REQUIRED WORK -> Any pictures in the records below must be left out when you repeat the lines from the line containing "Informations complémentaires" through the line containing "und für die" exactly.

TASK INPUT ->
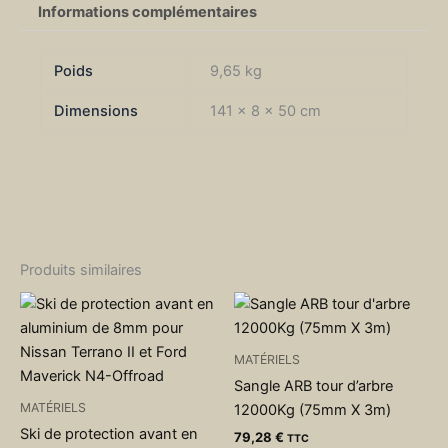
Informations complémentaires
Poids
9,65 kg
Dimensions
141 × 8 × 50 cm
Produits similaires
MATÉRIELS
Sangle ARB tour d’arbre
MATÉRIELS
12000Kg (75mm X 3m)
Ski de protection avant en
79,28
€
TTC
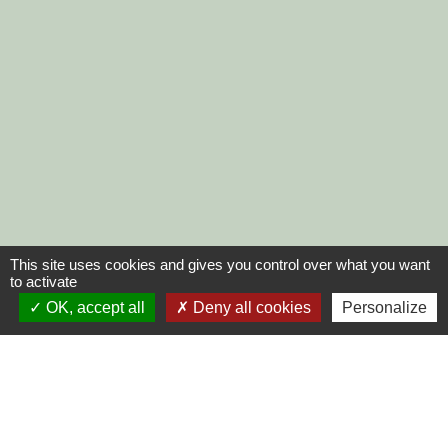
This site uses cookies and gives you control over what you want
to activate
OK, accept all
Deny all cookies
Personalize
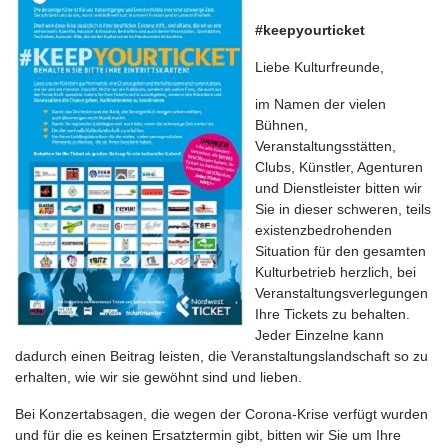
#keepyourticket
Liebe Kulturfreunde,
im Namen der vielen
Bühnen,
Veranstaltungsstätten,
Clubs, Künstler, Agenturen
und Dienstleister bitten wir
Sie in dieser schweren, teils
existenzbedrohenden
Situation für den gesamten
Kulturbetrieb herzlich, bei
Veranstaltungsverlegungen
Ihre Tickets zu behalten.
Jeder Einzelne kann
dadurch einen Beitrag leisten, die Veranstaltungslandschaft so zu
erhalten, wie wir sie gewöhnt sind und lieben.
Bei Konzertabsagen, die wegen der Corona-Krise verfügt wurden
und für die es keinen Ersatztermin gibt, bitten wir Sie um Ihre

---

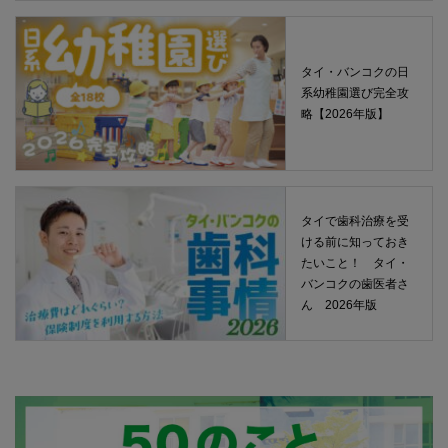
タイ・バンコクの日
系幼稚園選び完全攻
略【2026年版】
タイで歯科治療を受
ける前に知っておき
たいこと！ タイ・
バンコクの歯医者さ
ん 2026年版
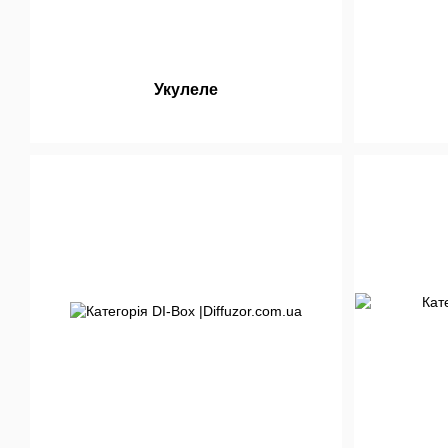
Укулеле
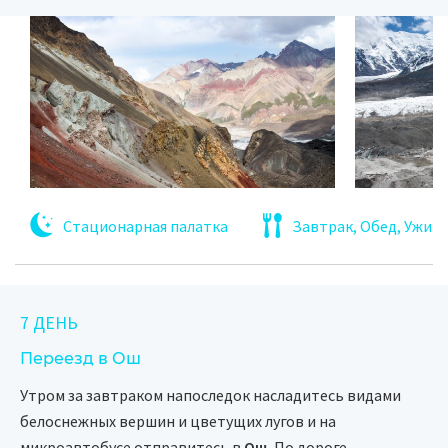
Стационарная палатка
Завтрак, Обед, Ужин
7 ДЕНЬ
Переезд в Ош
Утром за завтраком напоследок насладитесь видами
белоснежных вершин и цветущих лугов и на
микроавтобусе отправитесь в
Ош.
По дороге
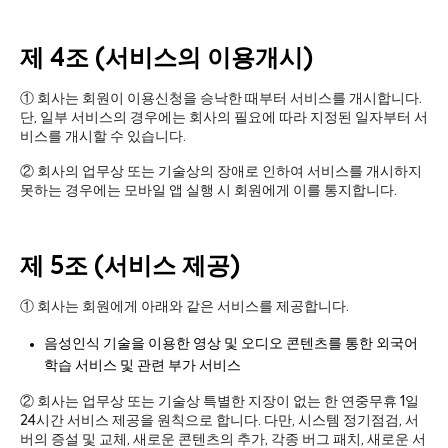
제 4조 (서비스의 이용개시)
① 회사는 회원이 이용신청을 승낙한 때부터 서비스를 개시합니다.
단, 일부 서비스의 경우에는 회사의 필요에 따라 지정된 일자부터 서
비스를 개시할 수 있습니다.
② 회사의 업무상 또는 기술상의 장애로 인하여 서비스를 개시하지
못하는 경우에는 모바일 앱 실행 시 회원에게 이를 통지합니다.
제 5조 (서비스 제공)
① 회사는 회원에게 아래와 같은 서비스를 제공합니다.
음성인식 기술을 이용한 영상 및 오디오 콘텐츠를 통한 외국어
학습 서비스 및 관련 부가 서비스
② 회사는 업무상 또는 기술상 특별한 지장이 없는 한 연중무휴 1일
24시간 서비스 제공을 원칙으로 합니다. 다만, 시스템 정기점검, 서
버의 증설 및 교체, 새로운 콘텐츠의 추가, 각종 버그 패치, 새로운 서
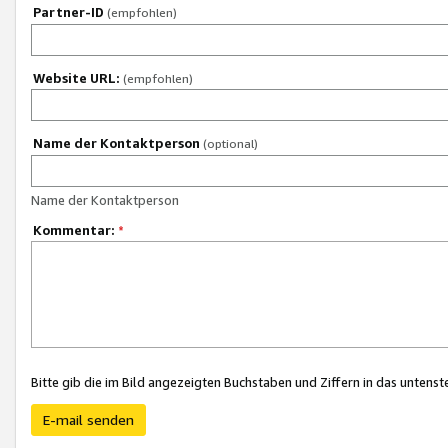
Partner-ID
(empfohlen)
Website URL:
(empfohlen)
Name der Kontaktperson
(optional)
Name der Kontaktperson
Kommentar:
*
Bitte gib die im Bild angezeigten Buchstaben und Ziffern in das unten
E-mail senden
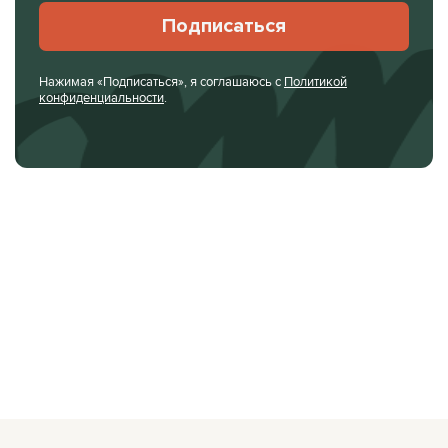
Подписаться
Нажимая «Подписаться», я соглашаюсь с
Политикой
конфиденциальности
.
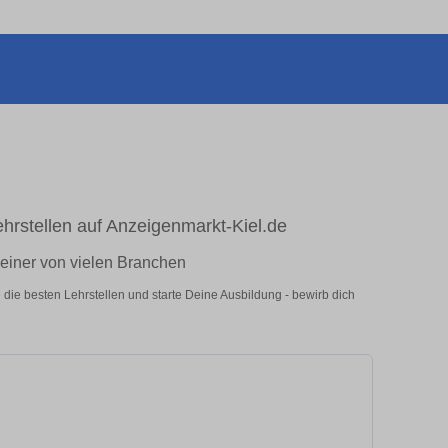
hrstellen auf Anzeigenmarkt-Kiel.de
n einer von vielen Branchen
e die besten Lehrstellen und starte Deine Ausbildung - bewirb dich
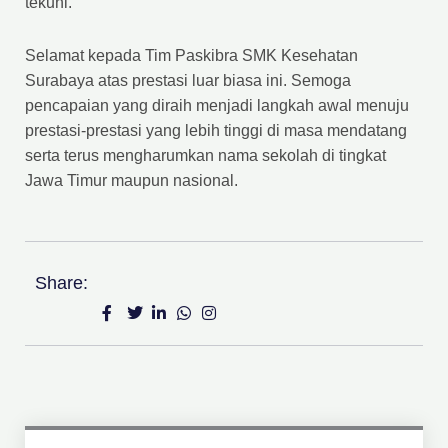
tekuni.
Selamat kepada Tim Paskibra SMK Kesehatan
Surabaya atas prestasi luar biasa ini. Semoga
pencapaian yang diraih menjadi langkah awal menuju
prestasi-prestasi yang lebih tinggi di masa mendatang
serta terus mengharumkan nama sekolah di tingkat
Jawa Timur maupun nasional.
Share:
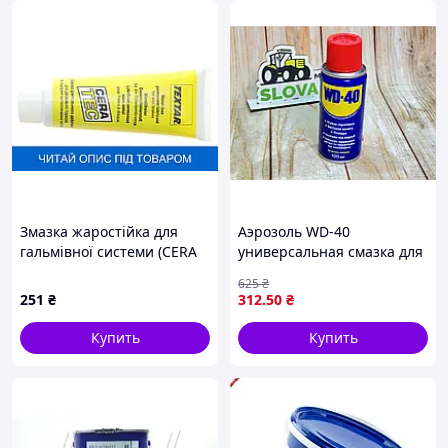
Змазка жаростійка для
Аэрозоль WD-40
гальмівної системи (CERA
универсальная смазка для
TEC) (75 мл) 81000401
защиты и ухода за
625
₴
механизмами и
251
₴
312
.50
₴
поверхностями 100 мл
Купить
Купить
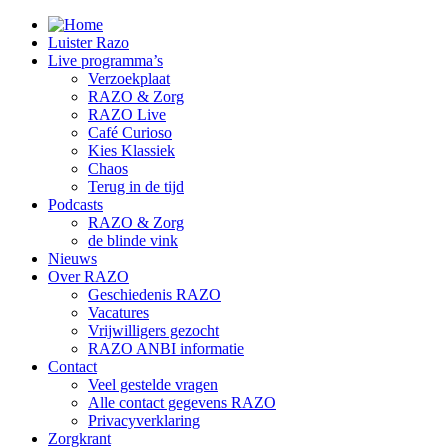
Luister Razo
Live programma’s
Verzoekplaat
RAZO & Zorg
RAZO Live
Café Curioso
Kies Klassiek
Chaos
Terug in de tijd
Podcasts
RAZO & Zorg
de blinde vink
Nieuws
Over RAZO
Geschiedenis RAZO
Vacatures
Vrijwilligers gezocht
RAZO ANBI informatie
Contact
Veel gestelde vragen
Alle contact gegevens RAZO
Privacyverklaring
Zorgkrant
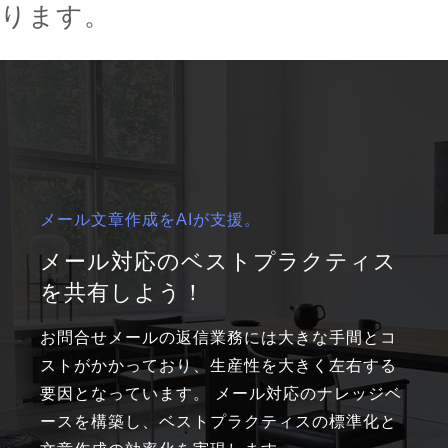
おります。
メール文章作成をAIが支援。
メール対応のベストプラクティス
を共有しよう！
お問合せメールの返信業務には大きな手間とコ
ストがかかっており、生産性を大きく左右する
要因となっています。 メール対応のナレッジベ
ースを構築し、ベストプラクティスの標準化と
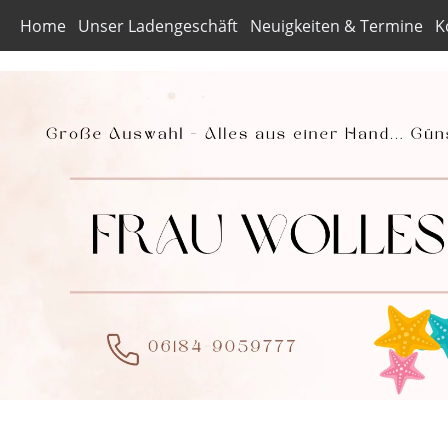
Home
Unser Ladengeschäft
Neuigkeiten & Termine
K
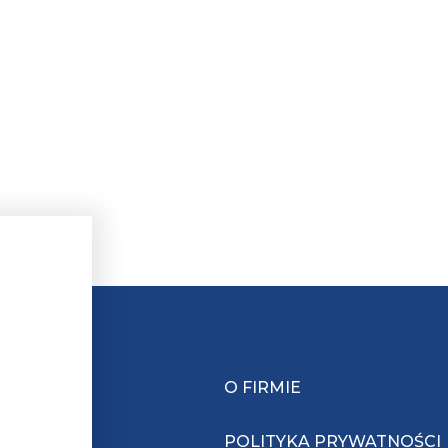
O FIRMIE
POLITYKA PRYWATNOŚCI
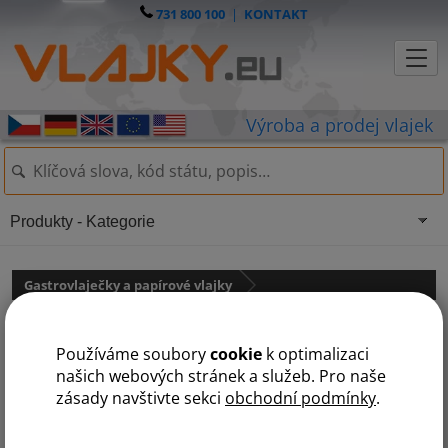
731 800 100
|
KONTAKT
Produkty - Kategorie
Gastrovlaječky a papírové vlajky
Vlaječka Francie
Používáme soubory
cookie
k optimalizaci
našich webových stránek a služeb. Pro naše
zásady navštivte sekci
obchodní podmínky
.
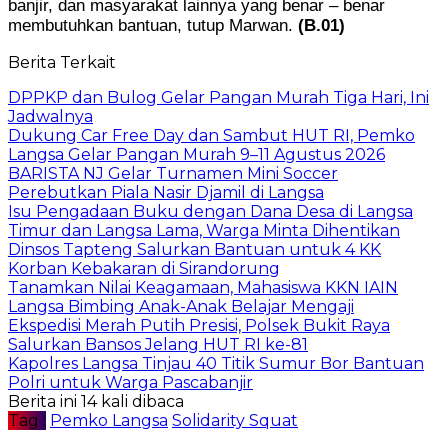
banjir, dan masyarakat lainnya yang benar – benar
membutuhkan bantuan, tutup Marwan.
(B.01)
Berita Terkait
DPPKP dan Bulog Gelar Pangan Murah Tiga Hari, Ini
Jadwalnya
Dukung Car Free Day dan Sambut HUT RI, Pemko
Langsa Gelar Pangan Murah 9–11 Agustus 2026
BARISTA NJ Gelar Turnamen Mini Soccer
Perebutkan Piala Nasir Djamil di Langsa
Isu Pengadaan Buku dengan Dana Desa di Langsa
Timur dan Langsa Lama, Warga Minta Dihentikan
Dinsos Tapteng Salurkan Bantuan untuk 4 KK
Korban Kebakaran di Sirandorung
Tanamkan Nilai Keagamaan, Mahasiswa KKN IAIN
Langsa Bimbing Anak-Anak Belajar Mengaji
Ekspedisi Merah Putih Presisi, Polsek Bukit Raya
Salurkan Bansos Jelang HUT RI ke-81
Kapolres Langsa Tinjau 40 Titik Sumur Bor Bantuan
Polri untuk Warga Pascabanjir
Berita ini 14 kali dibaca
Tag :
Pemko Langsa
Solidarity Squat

* * *

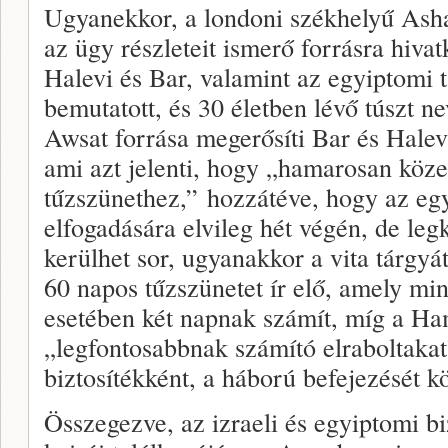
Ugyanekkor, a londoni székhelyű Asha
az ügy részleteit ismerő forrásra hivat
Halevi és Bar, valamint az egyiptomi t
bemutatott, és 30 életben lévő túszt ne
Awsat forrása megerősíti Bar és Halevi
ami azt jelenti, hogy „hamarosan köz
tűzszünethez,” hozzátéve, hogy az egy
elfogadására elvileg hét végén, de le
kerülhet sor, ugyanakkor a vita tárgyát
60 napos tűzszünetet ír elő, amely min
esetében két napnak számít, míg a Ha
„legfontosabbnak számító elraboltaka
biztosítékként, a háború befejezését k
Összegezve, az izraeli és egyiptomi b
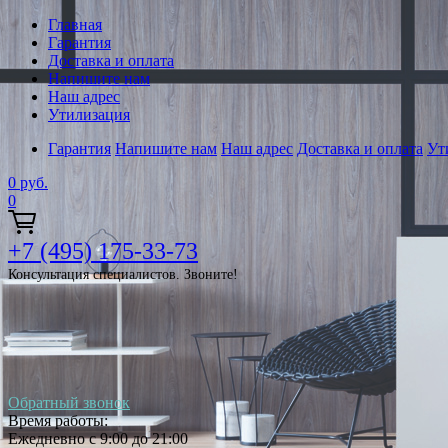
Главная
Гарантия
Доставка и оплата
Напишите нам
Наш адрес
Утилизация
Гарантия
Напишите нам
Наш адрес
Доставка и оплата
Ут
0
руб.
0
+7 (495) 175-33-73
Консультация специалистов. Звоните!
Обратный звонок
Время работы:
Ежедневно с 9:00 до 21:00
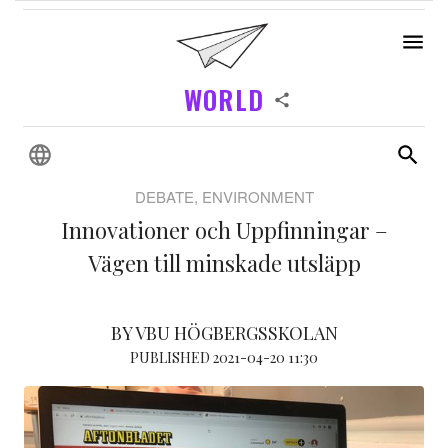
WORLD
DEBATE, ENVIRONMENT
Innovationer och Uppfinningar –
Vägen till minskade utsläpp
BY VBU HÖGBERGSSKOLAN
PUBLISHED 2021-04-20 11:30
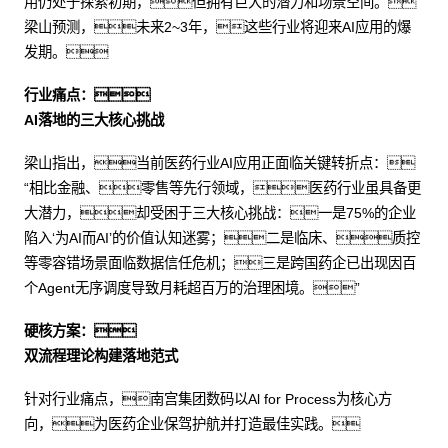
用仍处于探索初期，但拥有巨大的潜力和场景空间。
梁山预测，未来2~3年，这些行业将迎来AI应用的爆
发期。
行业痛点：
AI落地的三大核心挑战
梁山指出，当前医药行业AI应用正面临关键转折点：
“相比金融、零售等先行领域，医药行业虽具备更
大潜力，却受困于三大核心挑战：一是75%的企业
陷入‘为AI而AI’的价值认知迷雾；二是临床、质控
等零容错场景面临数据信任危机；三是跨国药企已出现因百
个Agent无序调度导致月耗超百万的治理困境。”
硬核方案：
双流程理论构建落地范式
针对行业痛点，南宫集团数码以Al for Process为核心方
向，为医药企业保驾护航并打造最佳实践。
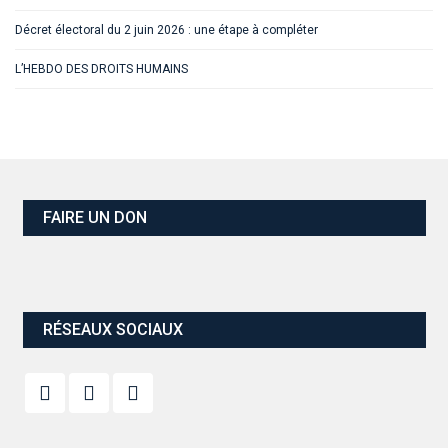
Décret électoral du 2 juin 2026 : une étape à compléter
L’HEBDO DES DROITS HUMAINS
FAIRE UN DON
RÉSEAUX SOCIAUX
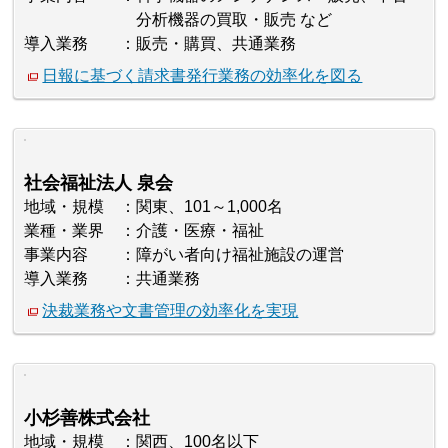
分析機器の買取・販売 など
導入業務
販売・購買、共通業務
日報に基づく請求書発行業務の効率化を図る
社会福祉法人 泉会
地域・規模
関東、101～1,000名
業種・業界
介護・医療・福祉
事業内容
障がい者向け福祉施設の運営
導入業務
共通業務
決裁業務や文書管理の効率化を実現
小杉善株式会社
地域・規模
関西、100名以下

EXERCISE RESULT ->
Informations complémentaires
Poids
9,65 kg
Dimensions
141 × 8 × 50 cm
Produits similaires
MATÉRIELS
Sangle ARB tour d’arbre
MATÉRIELS
12000Kg (75mm X 3m)
Ski de protection avant en
79,28
€
TTC
This site uses cookies and gives you control over what you want
to activate
OK, accept all
Deny all cookies
Personalize
#keepyourticket
Liebe Kulturfreunde,
im Namen der vielen
Bühnen,
Veranstaltungsstätten,
Clubs, Künstler, Agenturen
und Dienstleister bitten wir
Sie in dieser schweren, teils
existenzbedrohenden
Situation für den gesamten
Kulturbetrieb herzlich, bei
Veranstaltungsverlegungen
Ihre Tickets zu behalten.
Jeder Einzelne kann
dadurch einen Beitrag leisten, die Veranstaltungslandschaft so zu
erhalten, wie wir sie gewöhnt sind und lieben.
Bei Konzertabsagen, die wegen der Corona-Krise verfügt wurden
und für die es keinen Ersatztermin gibt, bitten wir Sie um Ihre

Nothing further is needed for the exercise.